Her victory means that after a rainy Saturday, only three of the top ten ranked women remain: No. 2 Coco Gauff, No. 4 Elena Rybakina and No. 7 Jasmine Paolini.

Tenth-seeded and two-time Wimbledon finalist Ons Jabeur lost to 21st-seeded Elina Svitolina 6-1, 7-6, (7-4) shortly before Putintseva won, and Rybakina secured a ticket to the fourth round by beating wildcard entry and former Grand Slam champion Caroline Wozniacki 6-0, 6-1.

In many ways, Putin’s path to Saturday’s surprise victory was the opposite of her opponent’s.

Swiatek, a five-time Grand Slam champion, was favourite to win her first title here after claiming her fourth French Open title last month, but her race was not expected to be easy.

The 23-year-old is by far the most talented clay court player of her generation and an all-round champion, with 22 titles on all three courts. But success at Wimbledon eluded her; it is the only Grand Slam where she has not advanced beyond the quarterfinals.

This time she stuck to her pattern and avoided all grass tournaments, instead travelling to London early for a shortened training block to get her body used to playing on grass.

Putintseva, on the other hand, entered Saturday’s meeting on a seven-game winning streak on grass after winning a warm-up tournament in Birmingham, England. It was already the longest winning streak of her career before she claimed her eighth victory.

The 29-year-old, who was born in Moscow before deciding to represent Kazakhstan in 2012 — like several players from her native Russia — has enjoyed only a fraction of Swiatek’s success at Grand Slams, having never advanced beyond the second round at Wimbledon.
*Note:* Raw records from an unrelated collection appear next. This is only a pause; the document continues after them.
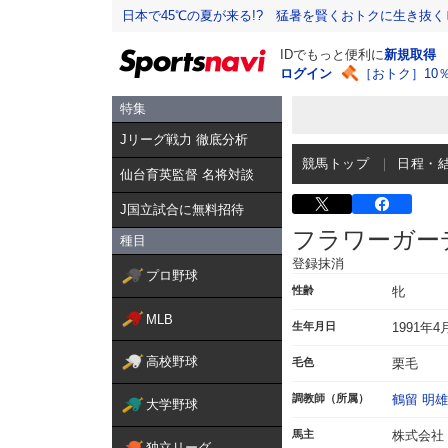
日本で45℃の夏が来る!? 猛暑を賢くおトクに生き抜く
IDでもっと便利に
新規取得
ログイン
［おトク］10
特集
Jリーグ戦力 徹底分析
競馬トップ
日程・
仙台育英監督 名将対談
J国立試合に無料招待
フラワーガー
種目
登録抹消
プロ野球
性齢
牝
MLB
生年月日
1991年4
高校野球
毛色
栗毛
調教師（所属）
鶴留 明雄
大学野球
馬主
株式会社
独立リーグ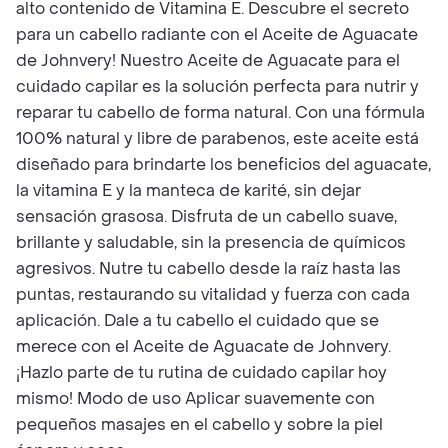
alto contenido de Vitamina E. Descubre el secreto
para un cabello radiante con el Aceite de Aguacate
de Johnvery! Nuestro Aceite de Aguacate para el
cuidado capilar es la solución perfecta para nutrir y
reparar tu cabello de forma natural. Con una fórmula
100% natural y libre de parabenos, este aceite está
diseñado para brindarte los beneficios del aguacate,
la vitamina E y la manteca de karité, sin dejar
sensación grasosa. Disfruta de un cabello suave,
brillante y saludable, sin la presencia de químicos
agresivos. Nutre tu cabello desde la raíz hasta las
puntas, restaurando su vitalidad y fuerza con cada
aplicación. Dale a tu cabello el cuidado que se
merece con el Aceite de Aguacate de Johnvery.
¡Hazlo parte de tu rutina de cuidado capilar hoy
mismo! Modo de uso Aplicar suavemente con
pequeños masajes en el cabello y sobre la piel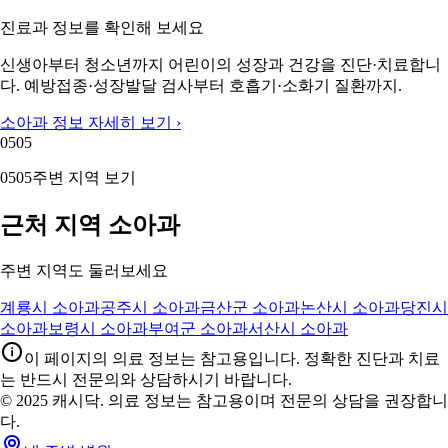
진료과 정보를 확인해 보세요
신생아부터 청소년까지 어린이의 성장과 건강을 진단·치료합니
다. 예방접종·성장발달 검사부터 호흡기·소화기 질환까지.
소아과 정보 자세히 보기 ›
05
05
05
05
주변 지역 보기
근처 지역 소아과
주변 지역도 둘러보세요
계룡시 소아과
공주시 소아과
금산군 소아과
논산시 소아과
당진시
소아과
보령시 소아과
부여군 소아과
서산시 소아과
이 페이지의 의료 정보는 참고용입니다. 정확한 진단과 치료
는 반드시 전문의와 상담하시기 바랍니다.
© 2025 캐시닥. 의료 정보는 참고용이며 전문의 상담을 권장합니
다.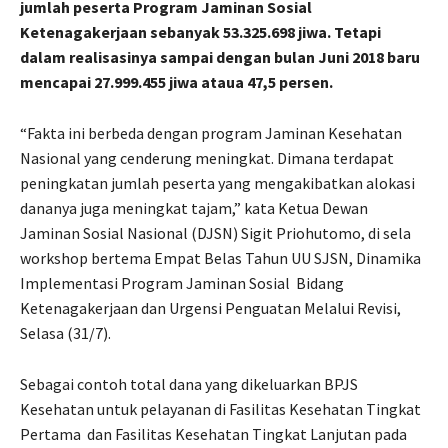
jumlah peserta Program Jaminan Sosial
Ketenagakerjaan sebanyak 53.325.698 jiwa. Tetapi
dalam realisasinya sampai dengan bulan Juni 2018 baru
mencapai 27.999.455 jiwa ataua 47,5 persen.
“Fakta ini berbeda dengan program Jaminan Kesehatan
Nasional yang cenderung meningkat. Dimana terdapat
peningkatan jumlah peserta yang mengakibatkan alokasi
dananya juga meningkat tajam,” kata Ketua Dewan
Jaminan Sosial Nasional (DJSN) Sigit Priohutomo, di sela
workshop bertema Empat Belas Tahun UU SJSN, Dinamika
Implementasi Program Jaminan Sosial Bidang
Ketenagakerjaan dan Urgensi Penguatan Melalui Revisi,
Selasa (31/7).
Sebagai contoh total dana yang dikeluarkan BPJS
Kesehatan untuk pelayanan di Fasilitas Kesehatan Tingkat
Pertama dan Fasilitas Kesehatan Tingkat Lanjutan pada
But she has guts and plays confident tennis. Putintseva had the freedom to be fearless against Swiatek, having never won a set in their four previous meetings.
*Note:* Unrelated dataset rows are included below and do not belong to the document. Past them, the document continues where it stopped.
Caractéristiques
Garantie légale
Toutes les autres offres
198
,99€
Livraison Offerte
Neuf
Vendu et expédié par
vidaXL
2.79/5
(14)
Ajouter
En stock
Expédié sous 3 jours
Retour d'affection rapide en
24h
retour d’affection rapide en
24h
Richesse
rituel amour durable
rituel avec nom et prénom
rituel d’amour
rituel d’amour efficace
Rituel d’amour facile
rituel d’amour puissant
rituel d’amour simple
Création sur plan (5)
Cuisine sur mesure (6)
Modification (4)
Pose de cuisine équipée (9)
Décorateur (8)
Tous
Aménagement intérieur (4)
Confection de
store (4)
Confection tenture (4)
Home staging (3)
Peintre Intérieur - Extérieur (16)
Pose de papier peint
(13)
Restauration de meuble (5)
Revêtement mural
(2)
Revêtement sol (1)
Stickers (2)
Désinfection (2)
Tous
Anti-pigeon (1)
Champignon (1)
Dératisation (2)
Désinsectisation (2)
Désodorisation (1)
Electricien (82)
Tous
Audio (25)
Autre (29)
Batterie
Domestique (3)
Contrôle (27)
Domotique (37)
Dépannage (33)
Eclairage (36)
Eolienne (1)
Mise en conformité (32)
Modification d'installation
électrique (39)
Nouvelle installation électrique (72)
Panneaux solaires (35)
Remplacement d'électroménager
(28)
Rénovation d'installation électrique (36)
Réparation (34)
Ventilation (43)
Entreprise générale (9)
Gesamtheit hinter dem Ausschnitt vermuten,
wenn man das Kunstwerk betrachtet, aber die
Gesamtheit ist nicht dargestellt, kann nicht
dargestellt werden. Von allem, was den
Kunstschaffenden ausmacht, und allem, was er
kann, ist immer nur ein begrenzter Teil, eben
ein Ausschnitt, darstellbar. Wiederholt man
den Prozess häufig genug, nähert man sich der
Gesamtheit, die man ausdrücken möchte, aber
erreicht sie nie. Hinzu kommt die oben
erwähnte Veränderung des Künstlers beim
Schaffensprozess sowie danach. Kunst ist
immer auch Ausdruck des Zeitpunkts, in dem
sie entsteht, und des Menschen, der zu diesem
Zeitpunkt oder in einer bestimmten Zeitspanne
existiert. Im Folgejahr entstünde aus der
“I was just [thinking]”I can do it, I have to believe in it 100 percent, I have nothing to lose, just go for it,” Putintseva said. “My coach also told me, whatever shot you do, believe in it 100 percent and just follow.”

So Poeintseva’s courage went hand in hand with Swiatek’s burnout.
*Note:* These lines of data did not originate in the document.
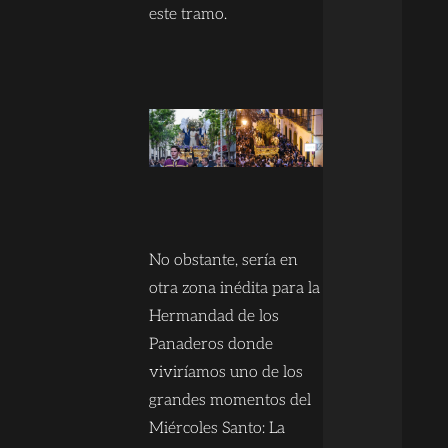
este tramo.
No obstante, sería en
otra zona inédita para la
Hermandad de los
Panaderos donde
viviríamos uno de los
grandes momentos del
Miércoles Santo: La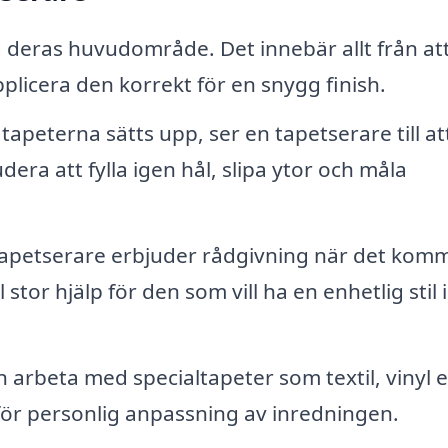
g deras huvudområde. Det innebär allt från at
pplicera den korrekt för en snygg finish.
tapeterna sätts upp, ser en tapetserare till at
dera att fylla igen hål, slipa ytor och måla
petserare erbjuder rådgivning när det komme
 stor hjälp för den som vill ha en enhetlig stil i
arbeta med specialtapeter som textil, vinyl e
v för personlig anpassning av inredningen.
Swiatek faded so quickly after a routine first set that she seemed to surprise herself on court. Putintseva was solid and especially punishing with powerful groundstrokes, but she did not so much whip Swiatek around the court as she remained strong despite her opponent’s mistakes.

Swiatek made 14 points of errors as Putintseva took a 4-0 lead in the third set and at times seemed bewildered by her own play, a surprising turn for a player known for her clinical focus. After one particularly bad point, she covered her mouth in disbelief.

“My tank of really pushing myself to the limit suddenly ran out. I was a little bit surprised,” Swiatek said, before giving an immediate analysis. “But I know what I did wrong after Roland Garros. I didn’t really rest properly. I’m not going to make that mistake again.”

Swiatek said her shortcomings were all mental after an intense Roland Garros, where she became the third woman since the start of the Open era in 1968 to win three consecutive French Open titles. She felt she had not recovered properly and said she might take a vacation next year instead of going straight back to work.

“I feel like on grass I need a little bit more energy to be patient and accept mistakes,” Swiatek said. “… For me it’s not easy to go from this kind of tennis, where I felt like I was playing the best tennis of my life, to a different surface where I struggle a little bit more.”

Swiatek can at least take solace in the fact that she will return to red clay for the Paris Olympics before embarking on the North American hardcourt swing. She will also retain her No. 1 ranking after Wimbledon, despite the loss, while Putintseva plays on.

Putinseva will face 2017 Roland Garros champion and 13th-seeded Yelena Ostapenko in the fourth round. It is the first time she has reached that level — and caused such a stir — at the quiet Wimbledon.